Real Madrid erwägt Sebastian Hoeneß als Trainer-Kandidaten
Real Madrid erwägt laut Sport Bild den Trainer des VfB Stuttgart, Sebastian Hoeneß, als potenziellen Kandidaten für die vakante Trainerposition. Die spanischen Giganten prüfen Optionen für eine dauerhafte Verpflichtung im Sommer, wobei der Interimstrainer Álvaro Arbeloa nach der Entlassung von Xabi Alonso Anfang des Jahres voraussichtlich nicht langfristig im Amt bleiben wird.
Der 43-jährige Hoeneß, der bis 2028 an Stuttgart gebunden ist, hat Berichten zufolge die Aufmerksamkeit der Entscheidungsträger von Real Madrid auf sich gezogen. Die Spielphilosophie und der taktische Ansatz des deutschen Trainers sollen einen starken Eindruck hinterlassen haben, insbesondere während eines Gruppenspiels der Champions League zwischen den beiden Mannschaften im September 2024, das Real Madrid mit 3:1 gewann, nachdem ein hart umkämpftes Spiel in den letzten Minuten durch zwei späte Tore entschieden wurde.

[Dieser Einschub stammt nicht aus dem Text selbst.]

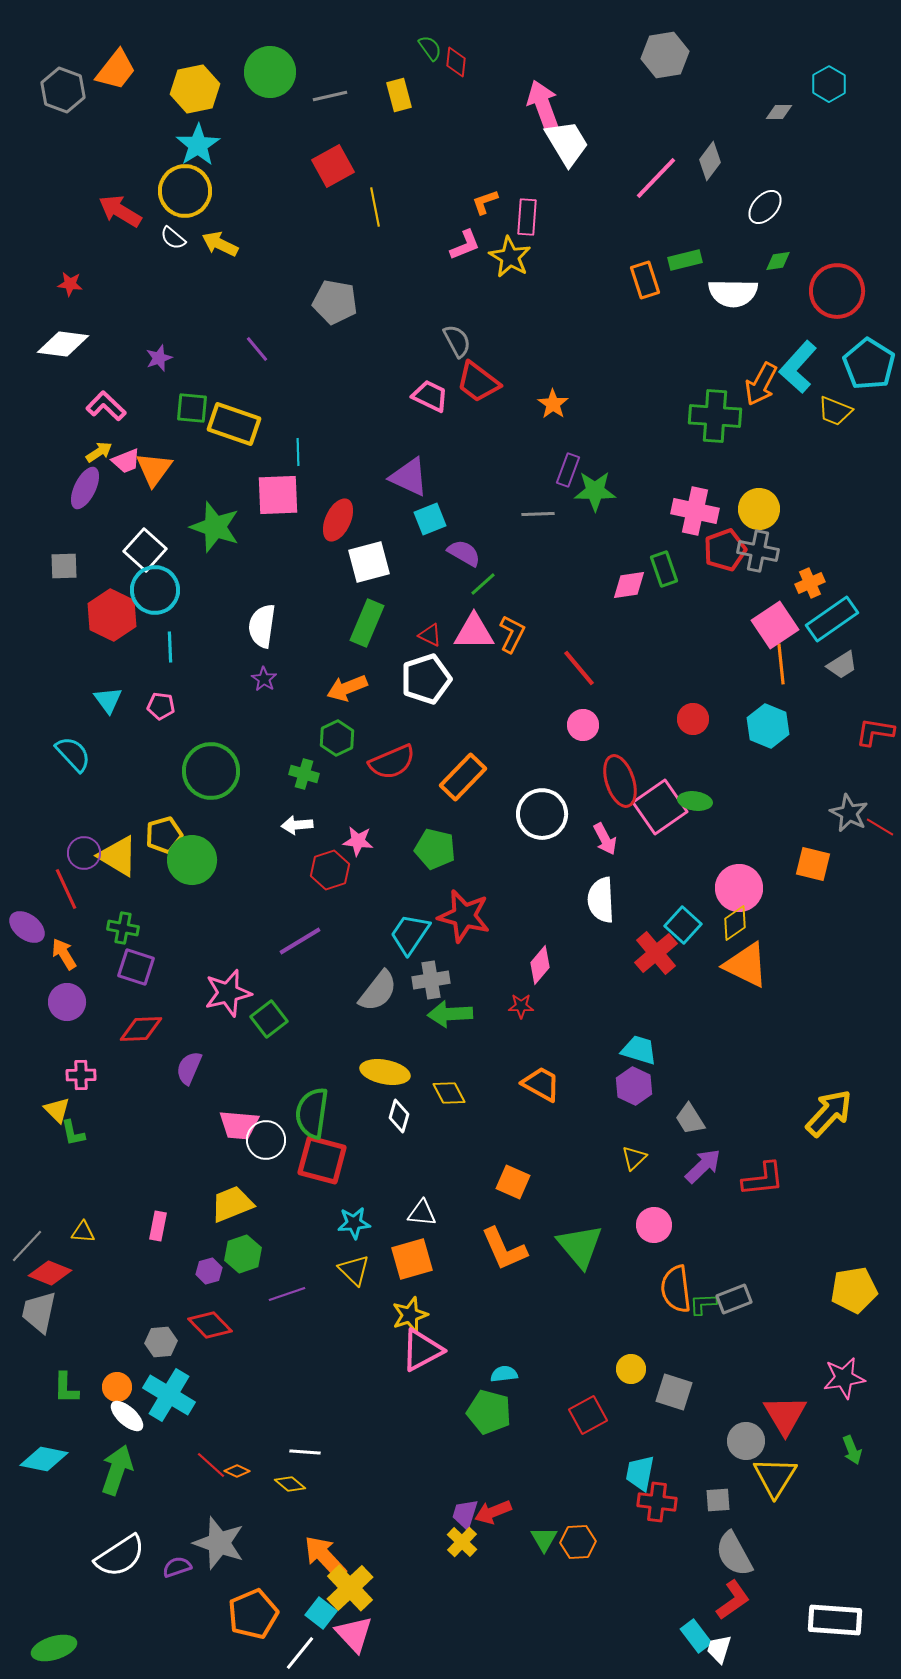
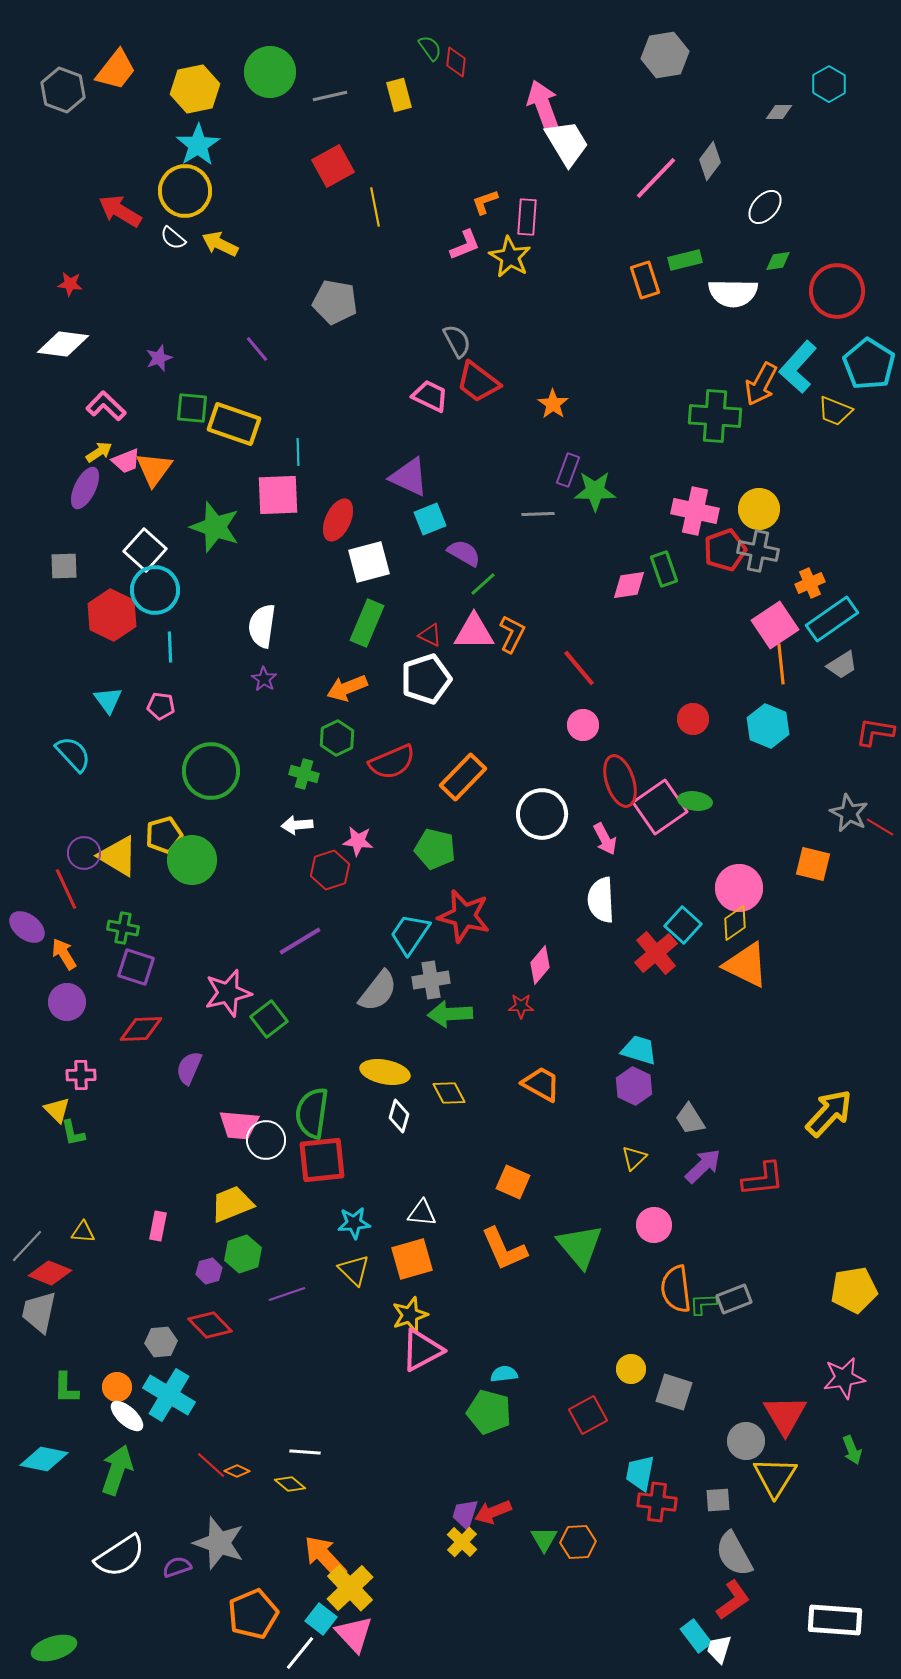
red square at (322, 1160): rotated 21 degrees counterclockwise
cyan square at (321, 1613): moved 6 px down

Wie von Sport Bild berichtet, gab es noch keinen formellen Kontakt zwischen Real Madrid und Hoeneß oder Stuttgart. Da sein langfristiger Vertrag keine Ausstiegsklausel enthält, wäre für die Verpflichtung des Trainers eine beträchtliche Ablösesumme erforderlich. Dies versetzt Stuttgart in eine starke Verhandlungsposition, sollte ein konkretes Interesse entstehen.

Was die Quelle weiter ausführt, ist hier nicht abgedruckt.